### TO DO
Report back every line from the entries below in which the word "extérieur" occurs.

------------------------------------

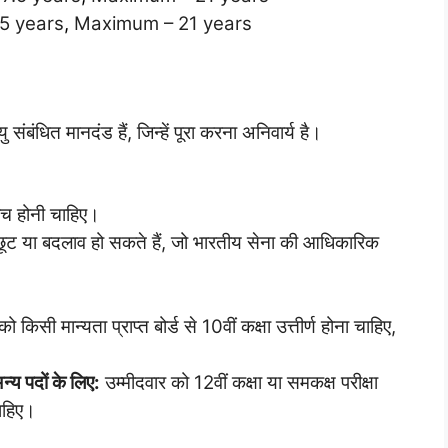
.5 years
,
Maximum – 21 years
संबंधित मानदंड हैं, जिन्हें पूरा करना अनिवार्य है।
बीच होनी चाहिए।
छूट या बदलाव हो सकते हैं, जो भारतीय सेना की आधिकारिक
ो किसी मान्यता प्राप्त बोर्ड से 10वीं कक्षा उत्तीर्ण होना चाहिए,
य पदों के लिए:
उम्मीदवार को 12वीं कक्षा या समकक्ष परीक्षा
चाहिए।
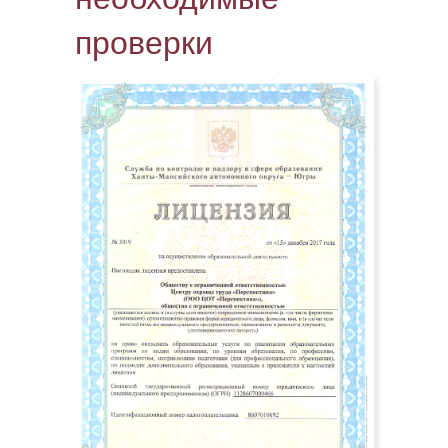
проверки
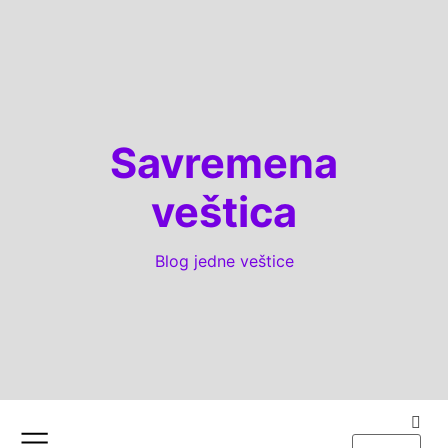
Savremena
veštica
Blog jedne veštice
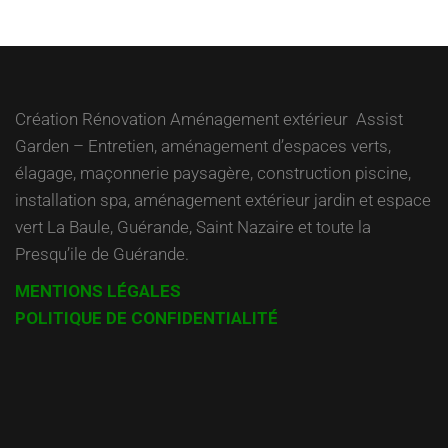
l’article
Création Rénovation Aménagement extérieur Assist
Garden – Entretien, aménagement d’espaces verts,
élagage, maçonnerie paysagère, construction piscine,
installation spa, aménagement extérieur jardin et espace
vert La Baule, Guérande, Saint Nazaire et toute la
Presqu’ile de Guérande.
MENTIONS LÉGALES
POLITIQUE DE CONFIDENTIALITÉ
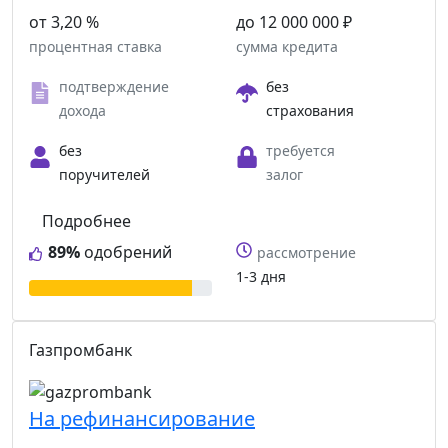
от 3,20 %
до 12 000 000 ₽
процентная ставка
сумма кредита
подтверждение
без
дохода
страхования
без
требуется
поручителей
залог
Подробнее
89%
одобрений
рассмотрение
1-3 дня
Газпромбанк
На рефинансирование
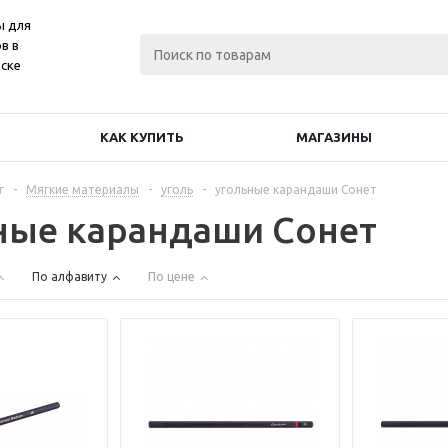
ы для
в в
ске
КАК КУПИТЬ
МАГАЗИНЫ
г
-
Мягкие материалы
-
уголь
-
угольные карандаши Сонет
ные карандаши Сонет
По алфавиту
По цене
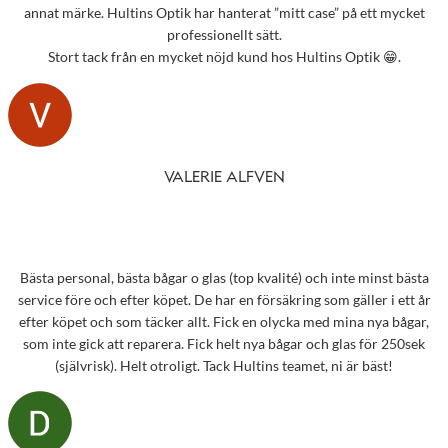
annat märke. Hultins Optik har hanterat ”mitt case” på ett mycket
professionellt sätt.
Stort tack från en mycket nöjd kund hos Hultins Optik 😁.
VALERIE ALFVEN
Bästa personal, bästa bågar o glas (top kvalité) och inte minst bästa
service före och efter köpet. De har en försäkring som gäller i ett år
efter köpet och som täcker allt. Fick en olycka med mina nya bågar,
som inte gick att reparera. Fick helt nya bågar och glas för 250sek
(självrisk). Helt otroligt. Tack Hultins teamet, ni är bäst!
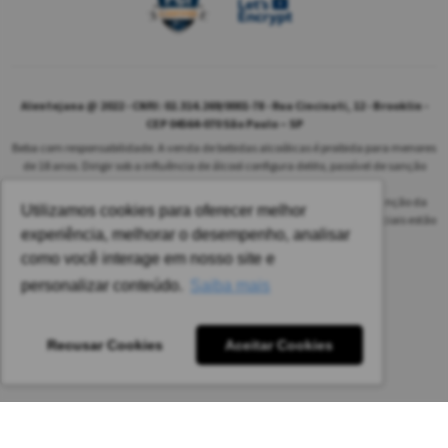
Alentejana @ 2022 - CNPJ: 02.314.269/0001-78 - Rua Cincinati, 12 - Brooklin -
CEP 04564-070 São Paulo – SP
Beba com responsabilidade. A venda de bebidas alcoólicas é proibida para menores
de 18 anos. Dirigir sob a influência de álcool configura delito, passível de sanção
penal.
As safras dos vinhos poderão ser diferentes das informadas no site em função da
Utilizamos cookies para oferecer melhor
disponibilidade do nosso estoque. Alteração de preços e condições comerciais estão
experiência, melhorar o desempenho, analisar
sujeitas a alteração sem aviso prévio.
como você interage em nosso site e
Pedido mínimo: R$ 1.650,00 para todas as regiões.
personalizar conteúdo.
Saiba mais
Imagens meramente ilustrativas.
Recusar Cookies
Aceitar Cookies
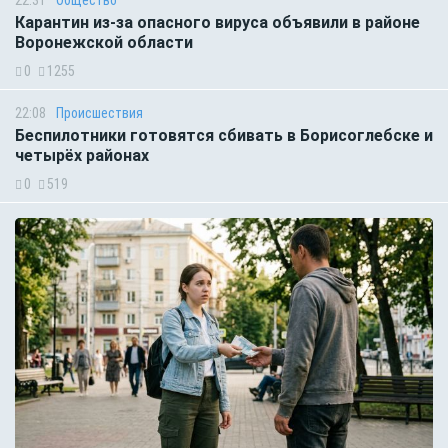
22:31
Общество
Карантин из-за опасного вируса объявили в районе
Воронежской области
0
1255
22:08
Происшествия
Беспилотники готовятся сбивать в Борисоглебске и
четырёх районах
0
519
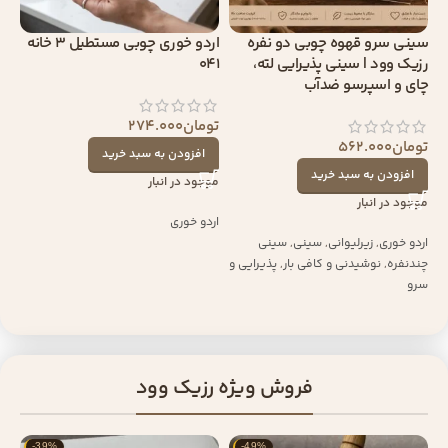
سینی سرو قهوه چوبی دو نفره
اردو خوری چوبی مستطیل 3 خانه
رزیک وود | سینی پذیرایی لته،
041
چای و اسپرسو ضدآب
تومان
274.000
تومان
562.000
افزودن به سبد خرید
افزودن به سبد خرید
موجود در انبار
موجود در انبار
اردو خوری
اردو خوری
,
زیرلیوانی
,
سینی
,
سینی
چندنفره
,
نوشیدنی و کافی بار
,
پذیرایی و
سرو
فروش ویژه رزیک وود
-39%
-49%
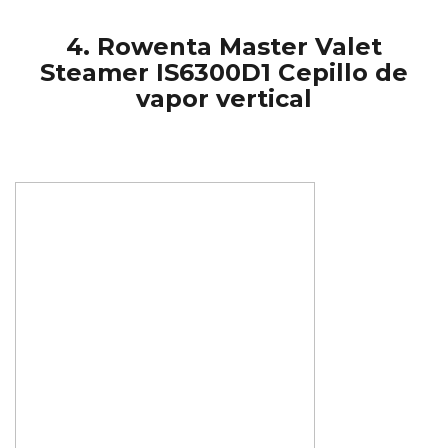
4. Rowenta Master Valet
Steamer IS6300D1 Cepillo de
vapor vertical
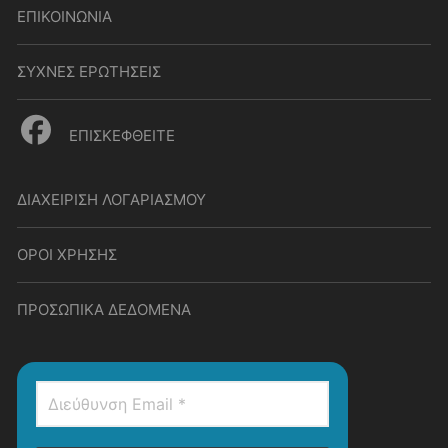
ΕΠΙΚΟΙΝΩΝΙΑ
ΣΥΧΝΕΣ ΕΡΩΤΗΣΕΙΣ
ΕΠΙΣΚΕΦΘΕΙΤΕ
ΔΙΑΧΕΙΡΙΣΗ ΛΟΓΑΡΙΑΣΜΟΥ
ΟΡΟΙ ΧΡΗΣΗΣ
ΠΡΟΣΩΠΙΚΑ ΔΕΔΟΜΕΝΑ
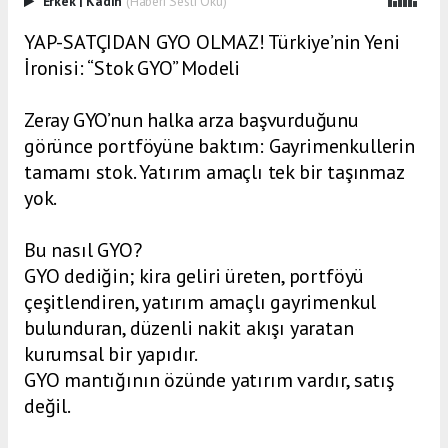
Erkek
|
Kadın
(Haberi Sesli Oku)
YAP-SATÇIDAN GYO OLMAZ! Türkiye’nin Yeni
İronisi: “Stok GYO” Modeli
Zeray GYO’nun halka arza başvurduğunu
görünce portföyüne baktım: Gayrimenkullerin
tamamı stok. Yatırım amaçlı tek bir taşınmaz
yok.
Bu nasıl GYO?
GYO dediğin; kira geliri üreten, portföyü
çeşitlendiren, yatırım amaçlı gayrimenkul
bulunduran, düzenli nakit akışı yaratan
kurumsal bir yapıdır.
GYO mantığının özünde yatırım vardır, satış
değil.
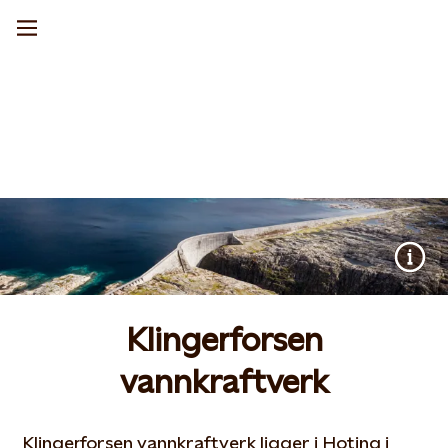
Klingerforsen
vannkraftverk
Klingerforsen vannkraftverk ligger i Hoting i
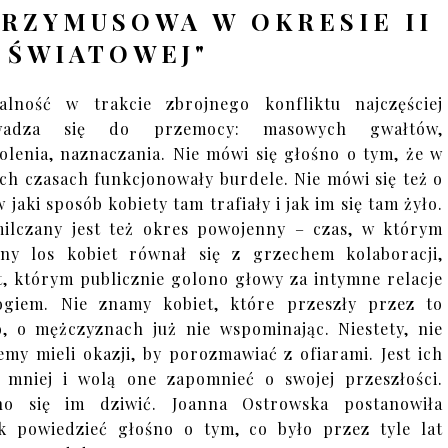
RZYMUSOWA W OKRESIE II
 ŚWIATOWEJ"
alność w trakcie zbrojnego konfliktu najczęściej
wadza się do przemocy: masowych gwałtów,
olenia, naznaczania. Nie mówi się głośno o tym, że w
ch czasach funkcjonowały burdele. Nie mówi się też o
 jaki sposób kobiety tam trafiały i jak im się tam żyło.
ilczany jest też okres powojenny – czas, w którym
ny los kobiet równał się z grzechem kolaboracji,
t, którym publicznie golono głowy za intymne relacje
giem. Nie znamy kobiet, które przeszły przez to
o, o mężczyznach już nie wspominając. Niestety, nie
emy mieli okazji, by porozmawiać z ofiarami. Jest ich
 mniej i wolą one zapomnieć o swojej przeszłości.
no się im dziwić. Joanna Ostrowska postanowiła
k powiedzieć głośno o tym, co było przez tyle lat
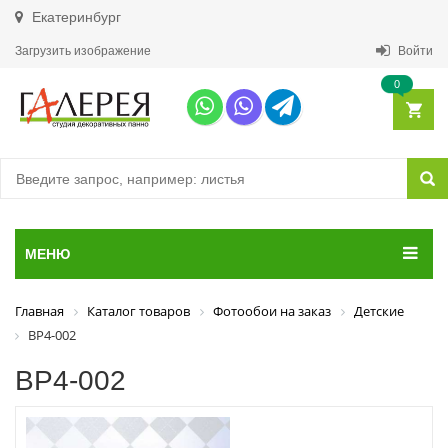
Екатеринбург
Загрузить изображение
Войти
0
МЕНЮ
Главная
Каталог товаров
Фотообои на заказ
Детские
ВР4-002
ВР4-002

------------------------------------

### RESULT OF THIS TASK
Création Rénovation Aménagement extérieur Assist
installation spa, aménagement extérieur jardin et espace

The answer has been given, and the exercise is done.